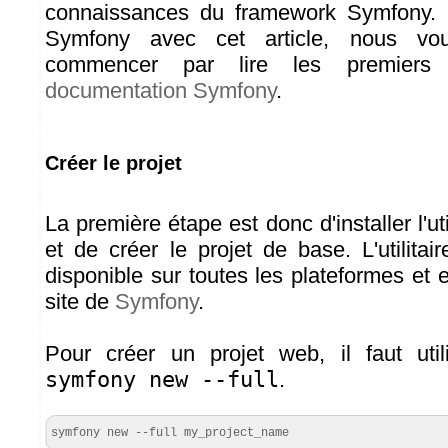
connaissances du framework Symfony. 
Symfony avec cet article, nous vou
commencer par lire les premier
documentation Symfony
.
Créer le projet
La première étape est donc d'installer l'ut
et de créer le projet de base. L'utilita
disponible sur toutes les plateformes et e
site de
Symfony
.
Pour créer un projet web, il faut ut
symfony new --full
.
symfony new --full my_project_name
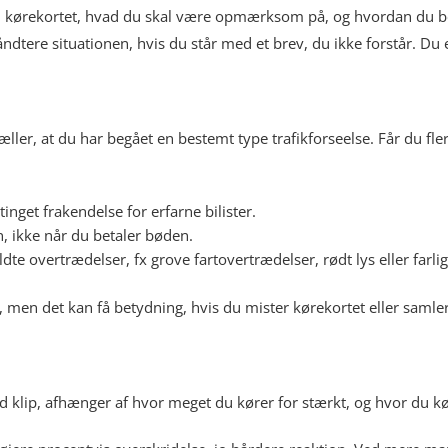
p i kørekortet, hvad du skal være opmærksom på, og hvordan du bed
åndtere situationen, hvis du står med et brev, du ikke forstår. Du 
rtæller, at du har begået en bestemt type trafikforseelse. Får du fle
inget frakendelse for erfarne bilister.
n, ikke når du betaler bøden.
yldte overtrædelser, fx grove fartovertrædelser, rødt lys eller farli
kte, men det kan få betydning, hvis du mister kørekortet eller saml
 klip, afhænger af hvor meget du kører for stærkt, og hvor du kø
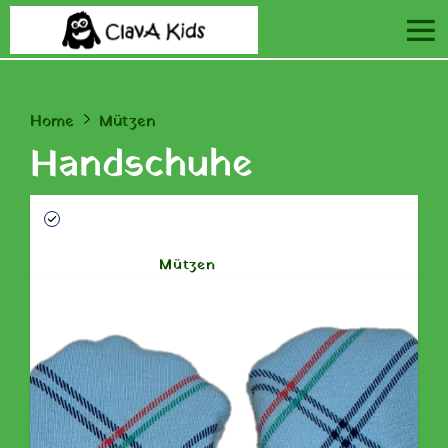
Home
Mützen
Handschuhe
AUF LAGER
ARTIKEL-NR.: HS0002.BLAU.6-12 MTE.
KATEGORIEN:
Mützen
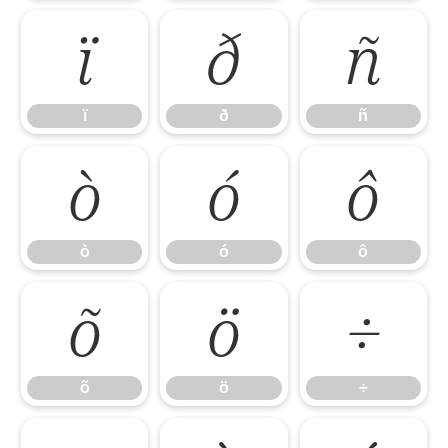
ï
ð
ñ
ï
ð
ñ
ò
ó
ô
ò
ó
ô
õ
ö
÷
õ
ö
÷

○ ○ ○

[Task directions] Only an exact copy of the lines from the one with "yldte overtrædelser, fx" through the last line of the listing should be given; pictures must not be included.

[Task response]
yldte overtrædelser, fx grove fartovertrædelser, rødt lys eller farli
kte, men det kan få betydning, hvis du mister kørekortet eller saml
 klip, afhænger af hvor meget du kører for stærkt, og hvor du kø
Home
Mützen
Handschuhe
AUF LAGER
ARTIKEL-NR.: HS0002.BLAU.6-12 MTE.
KATEGORIEN:
Mützen
ï
ð
ñ
ï
ð
ñ
ò
ó
ô
ò
ó
ô
õ
ö
÷
õ
ö
÷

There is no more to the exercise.